- [Screenshot grounding data]
◆ ◆ ◆ ◆ ◆ ◆ ◆

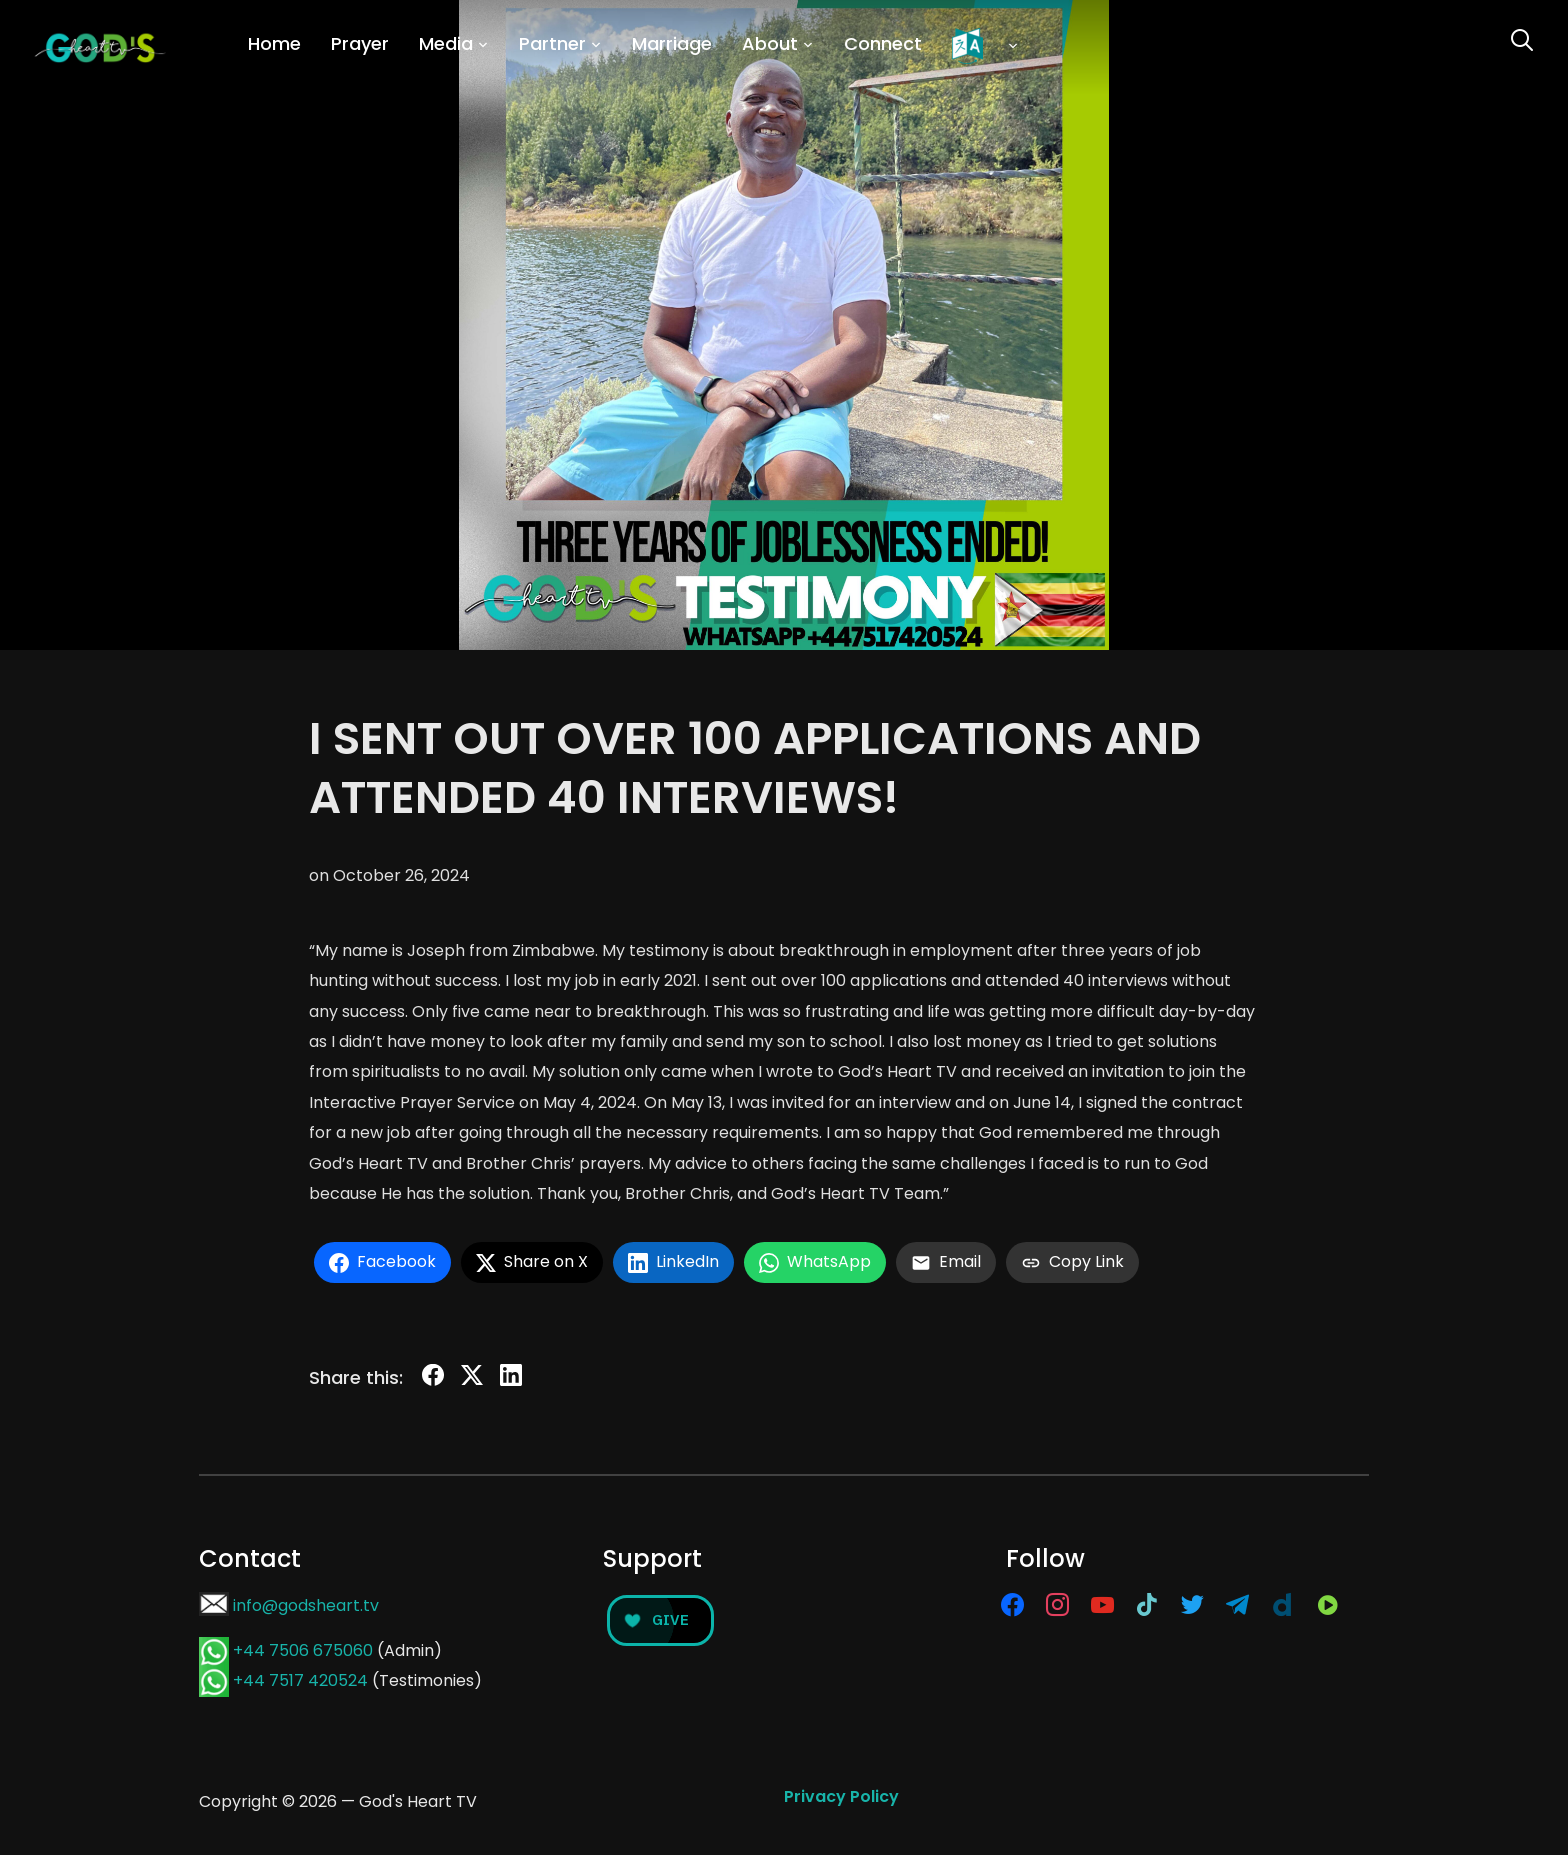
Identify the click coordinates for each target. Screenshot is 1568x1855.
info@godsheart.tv (306, 1605)
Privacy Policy (841, 1796)
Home (274, 43)
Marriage (672, 43)
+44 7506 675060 (303, 1650)
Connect (883, 43)
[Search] (1522, 38)
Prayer (360, 43)
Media (446, 43)
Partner (552, 43)
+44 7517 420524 (300, 1680)
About (770, 43)
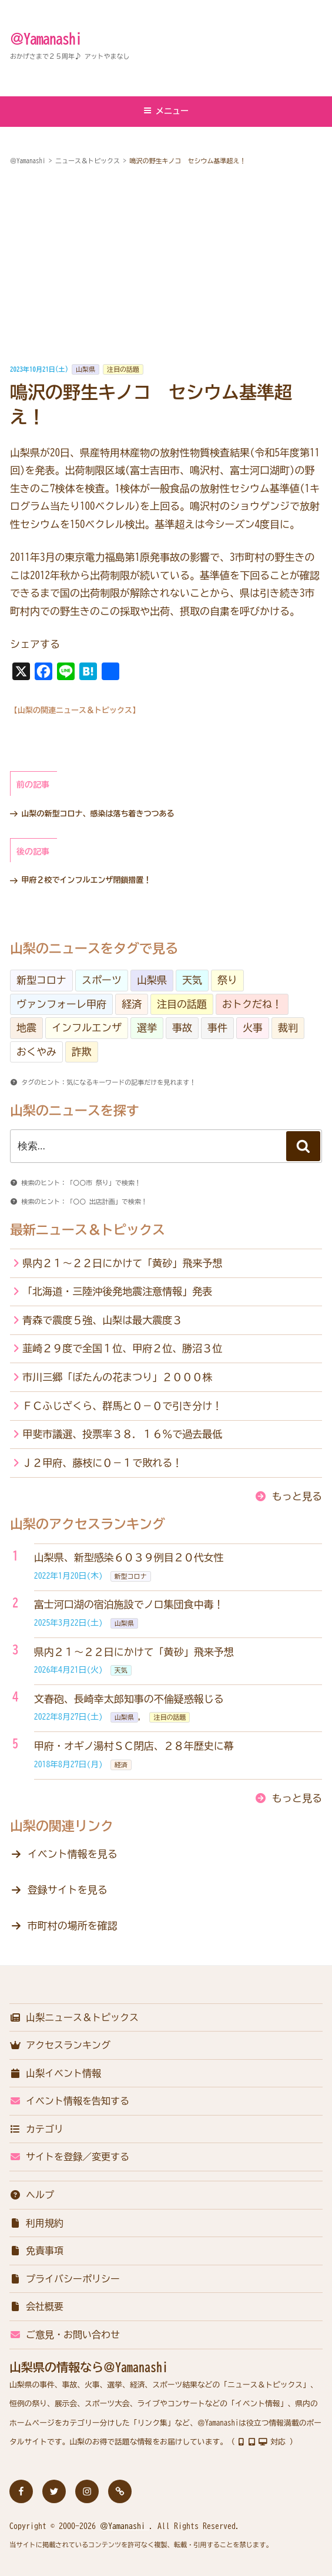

◆ ◆ ◆ ◆ ◆ ◆ ◆

- [WHAT TO WORK ON]
What the answer needs is every line from the one containing "Connect (883, 43)" through the final line of the data above, copied exactly, without pictures.

- [EXERCISE ANSWER]
Connect (883, 43)
[Search] (1522, 38)
Prayer (360, 43)
Media (446, 43)
Partner (552, 43)
+44 7517 420524 (300, 1680)
About (770, 43)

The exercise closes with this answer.